Abstract

"Just Accepted" papers have undergone full peer review and have been accepted for publication in Radiology: Artificial Intelligence. This article will undergo copyediting, layout, and proof review before it is published in its final version. Please note that during production of the final copyedited article, errors may be discovered which could affect the content. Purpose To evaluate the robustness of an award-winning bone age deep learning (DL) model to extensive variations in image appearance. Materials and Methods In December 2021, the DL bone age model that won the 2017 RSNA Pediatric Bone Age Challenge was retrospectively evaluated using the Radiological Society of North America (RSNA) validation set (n = 1425 pediatric hand radiographs; internal test set) and the Digital Hand Atlas (DHA; n = 1202 pediatric hand radiographs; external test set). Each test image underwent seven types of transformations (rotations, flips, brightness, contrast, inversion, laterality marker, and resolution) to represent a range of image appearances, many of which simulate real-world variations. Computational "stress tests" were performed by comparing the model's predictions on baseline and transformed images. Mean absolute differences (MAD) of predicted bone ages compared with radiologist-determined ground truth on baseline versus transformed images were compared using Wilcoxon Signed Rank tests. The proportion of clinically significant errors (CSE) was compared using McNemar's tests.
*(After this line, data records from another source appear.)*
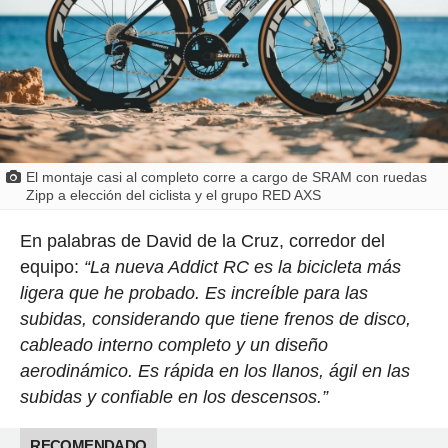
El montaje casi al completo corre a cargo de SRAM con ruedas
Zipp a elección del ciclista y el grupo RED AXS
En palabras de David de la Cruz, corredor del
equipo:
“La nueva Addict RC es la bicicleta más
ligera que he probado. Es increíble para las
subidas, considerando que tiene frenos de disco,
cableado interno completo y un diseño
aerodinámico. Es rápida en los llanos, ágil en las
subidas y confiable en los descensos.”
RECOMENDADO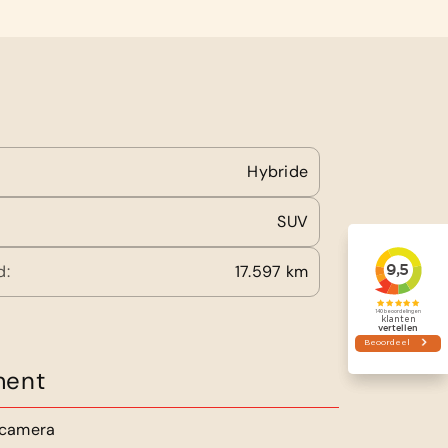
Hybride
SUV
d:
17.597 km
ment
jcamera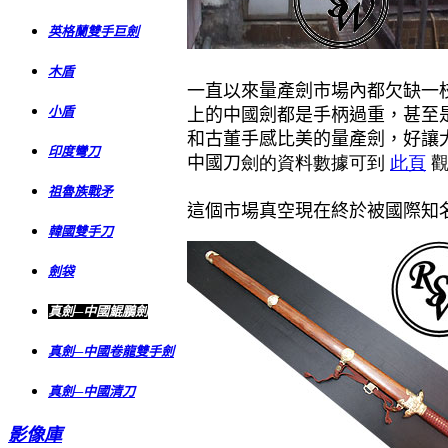
英格蘭雙手巨劍
木盾
一直以來量產劍市場內都欠缺一
小盾
上的中國劍都是手柄過重，甚至
和古董手感比美的量產劍，好讓
印度彎刀
中國刀
劍的資料數據可到
此頁
觀
祖魯族戰矛
這個市場真空現在終於被國際知
韓國雙手刀
劍袋
真劍─中國鯤鵬劍
真劍─中國卷龍雙手劍
真劍─中國清刀
影像庫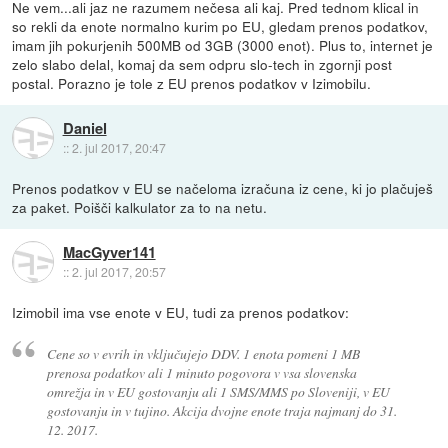
Ne vem...ali jaz ne razumem nečesa ali kaj. Pred tednom klical in
so rekli da enote normalno kurim po EU, gledam prenos podatkov,
imam jih pokurjenih 500MB od 3GB (3000 enot). Plus to, internet je
zelo slabo delal, komaj da sem odpru slo-tech in zgornji post
postal. Porazno je tole z EU prenos podatkov v Izimobilu.
Daniel
::
2. jul 2017, 20:47
Prenos podatkov v EU se načeloma izračuna iz cene, ki jo plačuješ
za paket. Poišči kalkulator za to na netu.
MacGyver141
::
2. jul 2017, 20:57
Izimobil ima vse enote v EU, tudi za prenos podatkov:
Cene so v evrih in vključujejo DDV. 1 enota pomeni 1 MB
prenosa podatkov ali 1 minuto pogovora v vsa slovenska
omrežja in v EU gostovanju ali 1 SMS/MMS po Sloveniji, v EU
gostovanju in v tujino. Akcija dvojne enote traja najmanj do 31.
12. 2017.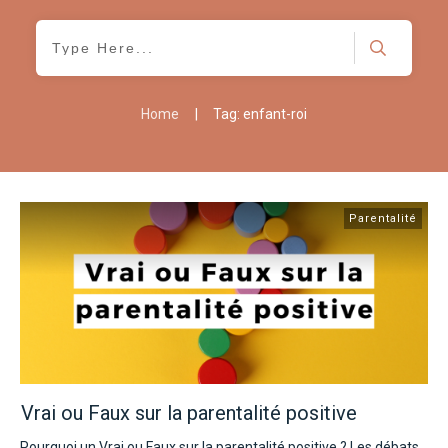
Accueil
Ateliers
Ressources
Home
|
Tag: enfant-roi
À propos
Contact
Parentalité
Vrai ou Faux sur la parentalité positive
Pourquoi un Vrai ou Faux sur la parentalité positive ? Les débats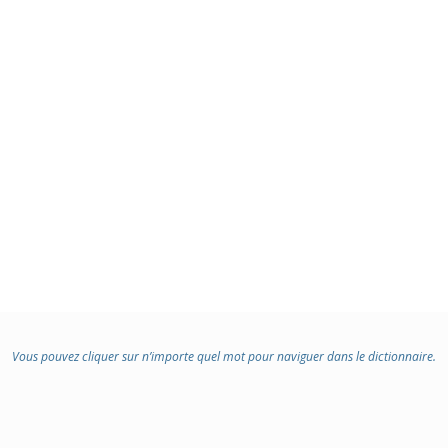
Vous pouvez cliquer sur n’importe quel mot pour naviguer dans le dictionnaire.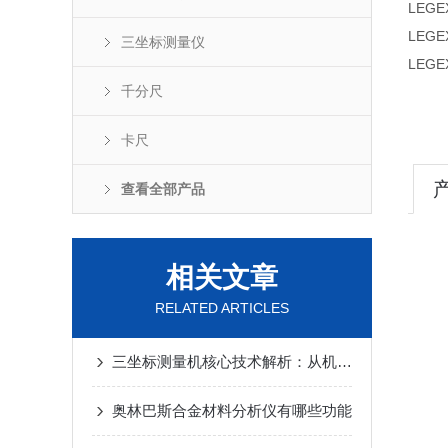
LEG
LEG
三坐标测量仪
LEG
千分尺
卡尺
查看全部产品
相关文章
RELATED ARTICLES
三坐标测量机核心技术解析：从机械结构到误差补偿算法
奥林巴斯合金材料分析仪有哪些功能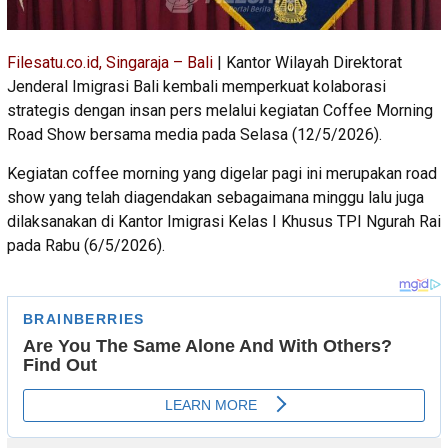
Filesatu.co.id, Singaraja – Bali
| Kantor Wilayah Direktorat
Jenderal Imigrasi Bali kembali memperkuat kolaborasi
strategis dengan insan pers melalui kegiatan Coffee Morning
Road Show bersama media pada Selasa (12/5/2026).
Kegiatan coffee morning yang digelar pagi ini merupakan road
show yang telah diagendakan sebagaimana minggu lalu juga
dilaksanakan di Kantor Imigrasi Kelas I Khusus TPI Ngurah Rai
pada Rabu (6/5/2026).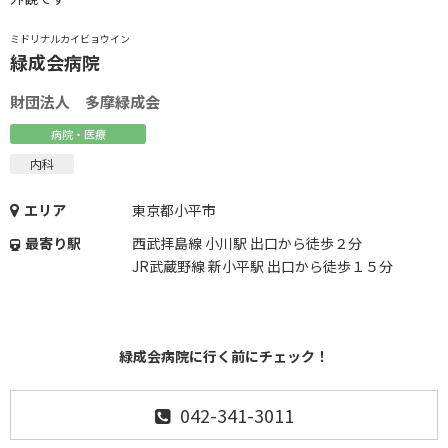
ミドリナルカイビョウイン
緑成会病院
財団法人 多摩緑成会
病院・医療
内科
エリア
東京都小平市
最寄り駅
西武拝島線 小川駅 出口から徒歩２分
JR武蔵野線 新小平駅 出口から徒歩１５分
緑成会病院に行く前にチェック！
042-341-3011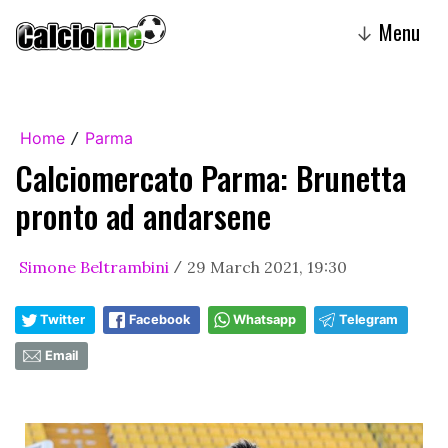
Menu
↓
Home
Parma
/
Calciomercato Parma: Brunetta
pronto ad andarsene
Simone Beltrambini
29 March 2021, 19:30
/
Twitter
Facebook
Whatsapp
Telegram
Email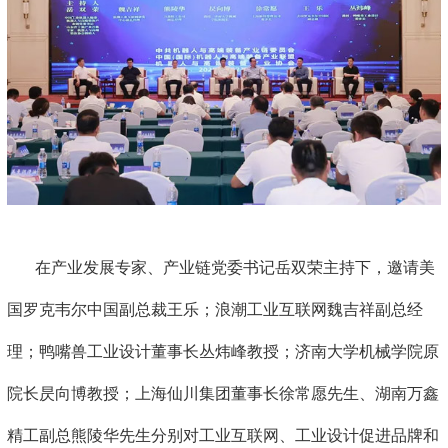
在产业发展专家、产业链党委书记岳双荣主持下，邀请美
国罗克韦尔中国副总裁王乐；浪潮工业互联网魏吉祥副总经
理；鸭嘴兽工业设计董事长丛炜峰教授；济南大学机械学院原
院长昃向博教授；上海仙川集团董事长徐常愿先生、湖南万鑫
精工副总熊陵华先生分别对工业互联网、工业设计促进品牌和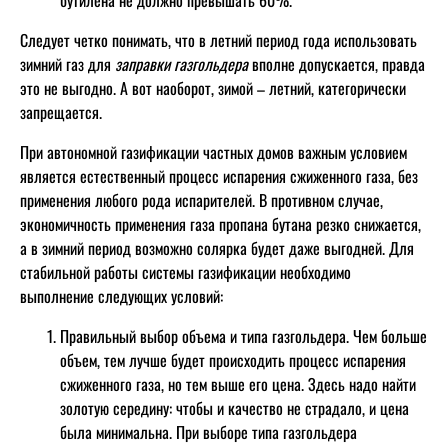
Следует четко понимать, что в летний период года использовать
зимний газ для
заправки газгольдера
вполне допускается, правда
это не выгодно. А вот наоборот, зимой – летний, категорически
запрещается.
При автономной газификации частных домов важным условием
является естественный процесс испарения сжиженного газа, без
применения любого рода испарителей. В противном случае,
экономичность применения газа пропана бутана резко снижается,
а в зимний период возможно солярка будет даже выгодней. Для
стабильной работы системы газификации необходимо
выполнение следующих условий:
Правильный выбор объема и типа газгольдера. Чем больше
объем, тем лучше будет происходить процесс испарения
сжиженного газа, но тем выше его цена. Здесь надо найти
золотую середину: чтобы и качество не страдало, и цена
была минимальна. При выборе типа газгольдера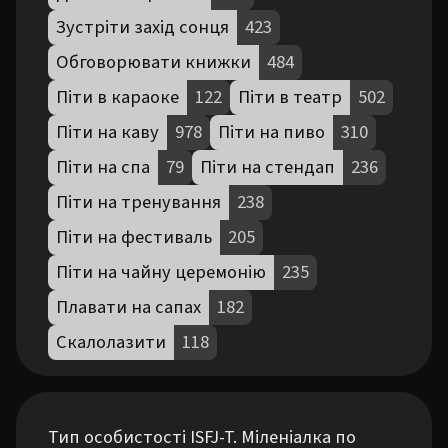
Зустріти захід сонця
423
Обговорювати книжки
484
Піти в караоке
122
Піти в театр
502
Піти на каву
978
Піти на пиво
310
Піти на спа
79
Піти на стендап
236
Піти на тренування
238
Піти на фестиваль
205
Піти на чайну церемонію
235
Плавати на сапах
182
Скалолазити
118
Тип особистості ISFJ-T. Міленіалка по 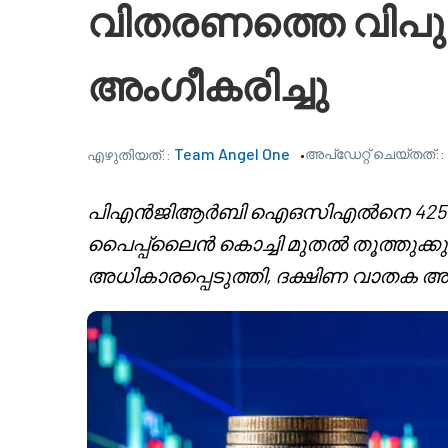
വിതരണത്തെ വിപു
അംഗീകരിച്ചു
Team Angel One
അപ്‌ഡേറ്റ് ചെയ്തത്::
എഴുതിയത്::
പി‌എൻ‌ജിആർബി ഐ‌ഒ‌സിഎൽ‌നെ 425 
പൈപ്പ്‌ലൈൻ കൊച്ചി മുതൽ തൂത്തുക്കു
അധികാരപ്പെടുത്തി, ദക്ഷിണ വാതക അ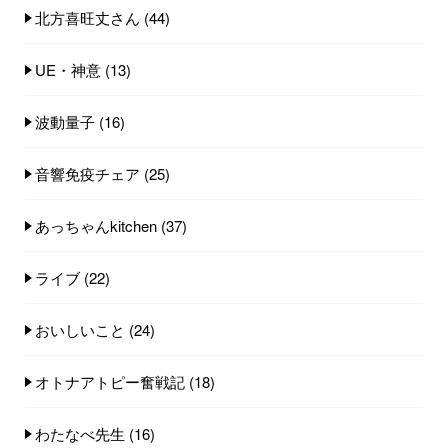
北方喜旺丈さん
(44)
UE・神意
(13)
波動量子
(16)
音響免疫チェア
(25)
あっちゃんkitchen
(37)
ライブ
(22)
おいしいこと
(24)
オトナアトピー奮戦記
(18)
わたなべ先生
(16)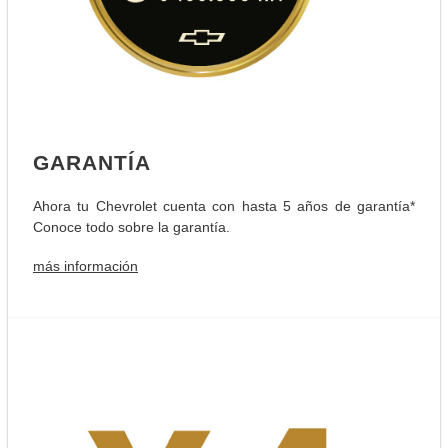
GARANTÍA
Ahora tu Chevrolet cuenta con hasta 5 años de garantía*
Conoce todo sobre la garantía.
más información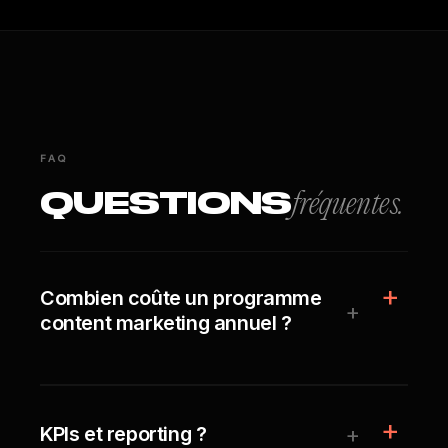
FAQ
QUESTIONS
fréquentes.
Combien coûte un programme
+
content marketing annuel ?
+
KPIs et reporting ?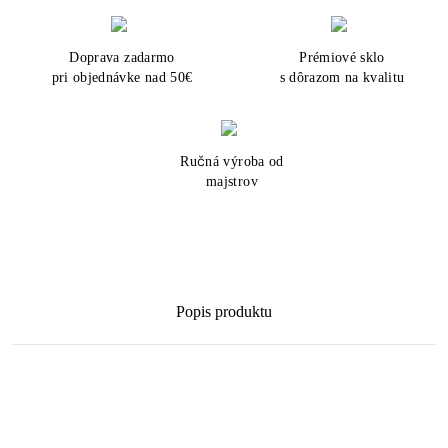
Doprava zadarmo
Prémiové sklo
pri objednávke nad 50€
s dôrazom na kvalitu
Ručná výroba od
majstrov
Popis produktu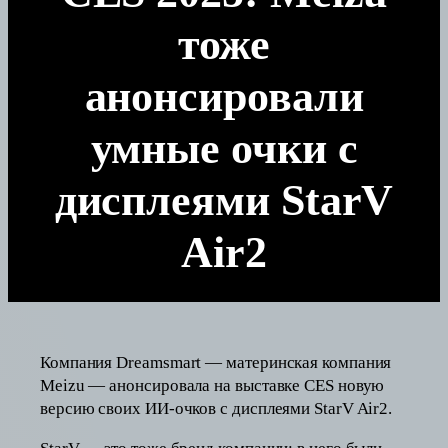
тоже
анонсировали
умные очки с
дисплеями StarV
Air2
Компания Dreamsmart — материнская компания
Meizu — анонсировала на выставке CES новую
версию своих ИИ-очков с дисплеями StarV Air2.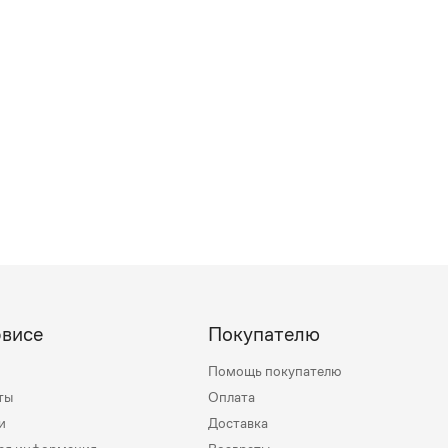
рвисе
Покупателю
Помощь покупателю
ты
Оплата
и
Доставка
Results There was no evidence of a difference in MAD of the model on the two baseline test sets (RSNA = 6.8, DHA = 6.9; P = .05), indicating good model generalization to external data. Except for the RSNA images with an appended radiologic laterality marker (P = .86), there were significant differences in MAD for both the DHA and RSNA datasets among other transformation groups (rotations, flips, brightness, contrast, inversion, and resolution). There were significant differences in proportion of CSEs for 57.6% (19/33) of the image transformations performed on the DHA dataset. Conclusion Although an award-winning pediatric bone age DL model generalized well to curated external images, it had inconsistent predictions on images that had undergone simple transformations reflective of several real-world variations in image appearance. ©RSNA, 2024.